Axel anunció que habíamos llegado al hospital.
—Aquí está perfecto, gracias —dijo Elena, haciendo un gesto.
Cuando paramos, se volvió hacia mí—.
Muchas gracias, señor Griffin.
Le agradezco el viaje.
—No hay de qué —sonreí—.
¿Te importa si entro?
¿Quizá pueda ayudar en algo?
El miedo parpadeó en sus ojos.
—No quise decir que no puedas manejarlo —añadí rápidamente.
Inhaló bruscamente.
—Quiero decir, como madre soltera, tú… —me detuve, dándome cuenta de que lo había empeorado.
Apretó la mandíbula.
—Gracias, señor Griffin —dijo con firmeza, y luego salió y cerró la puerta de un portazo.

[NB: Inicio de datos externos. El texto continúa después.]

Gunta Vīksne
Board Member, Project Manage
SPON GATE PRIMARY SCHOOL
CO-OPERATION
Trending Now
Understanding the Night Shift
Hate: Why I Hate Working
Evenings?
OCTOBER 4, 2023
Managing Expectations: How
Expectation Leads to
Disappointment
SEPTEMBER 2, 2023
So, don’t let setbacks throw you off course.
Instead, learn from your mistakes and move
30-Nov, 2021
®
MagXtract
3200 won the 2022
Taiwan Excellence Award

—Maldición —mascullé, hundiéndome en el asiento.
Mi teléfono volvió a sonar.
Al ver que era mi madre, dejé que saltara el buzón de voz.
—¿Nos vamos, jefe?
—preguntó Axel con cuidado, mirándome por el retrovisor.

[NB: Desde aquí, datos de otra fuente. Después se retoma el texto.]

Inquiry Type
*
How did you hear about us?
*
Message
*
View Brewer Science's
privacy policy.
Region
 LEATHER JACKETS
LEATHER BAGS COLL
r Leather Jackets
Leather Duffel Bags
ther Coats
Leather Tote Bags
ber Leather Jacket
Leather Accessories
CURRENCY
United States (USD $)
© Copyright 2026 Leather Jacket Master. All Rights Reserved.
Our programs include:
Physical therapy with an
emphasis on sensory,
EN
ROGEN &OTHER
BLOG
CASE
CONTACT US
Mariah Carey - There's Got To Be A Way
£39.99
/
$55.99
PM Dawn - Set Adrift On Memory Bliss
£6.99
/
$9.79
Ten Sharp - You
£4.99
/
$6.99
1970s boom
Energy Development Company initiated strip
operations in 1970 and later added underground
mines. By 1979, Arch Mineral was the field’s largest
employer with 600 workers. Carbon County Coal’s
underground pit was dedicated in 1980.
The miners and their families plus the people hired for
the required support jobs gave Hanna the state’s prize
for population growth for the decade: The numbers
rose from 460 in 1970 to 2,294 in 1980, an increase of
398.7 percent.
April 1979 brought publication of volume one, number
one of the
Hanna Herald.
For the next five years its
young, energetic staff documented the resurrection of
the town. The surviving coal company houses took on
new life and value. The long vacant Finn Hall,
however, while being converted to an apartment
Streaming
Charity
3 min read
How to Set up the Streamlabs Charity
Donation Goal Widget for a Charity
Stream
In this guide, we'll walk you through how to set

Miré por la ventanilla, carcomido por la culpa.
—No.
Espera aquí —dije, abriendo la puerta.
—Pero, señor… —la voz preocupada de Axel me detuvo—.
No lleva seguridad.
—Seré rápido —respondí con despreocupación.
El hijo de Elena estaba enfermo, y Lexie la había retrasado.
Tenía que arreglar esto.
Entré en el hospital y el olor a antiséptico casi me tumbó.
Los recuerdos de mi infancia, de interminables visitas al hospital, volvieron de golpe, dejándome un sabor amargo en la boca.
Escrutando el pasillo, distinguí el pelo rubio de Elena mientras doblaba una esquina a toda prisa.
Pensé en llamarla, pero no quería montar una escena.
Así que la seguí.
La encontré en un largo pasillo, hablando con una mujer bajita y un hombre de negro.
—Elena —la llamé.
Se dio la vuelta bruscamente, con los ojos como platos.
—¿Qué haces aquí?
¡Te dije que no vinieras!
Nadie me había gritado así nunca, pero no estaba enfadado.
—Quiero ayudar.
—Señor Griffin… —empezó la otra mujer, pero Elena la interrumpió.
—¡Tienes que irte ahora mismo!
—espetó, señalando hacia la salida.
Incluso con el tono de voz que usaba, vi puro miedo en sus ojos.
—Vale, me iré —asentí.
Dudé antes de darme la vuelta.
El rechazo me dolió, pero lo aparté.
Lo había intentado; no era mi culpa que no me dejara ayudarla.
Justo cuando volvía a meterme en el coche, mi teléfono vibró con un mensaje de mi madre:
«¡Bennett está en la ciudad!
Hablando de tu escándalo.
Elena no contesta a sus llamadas.
¡Encuéntrala ahora o esta familia se desmoronará!».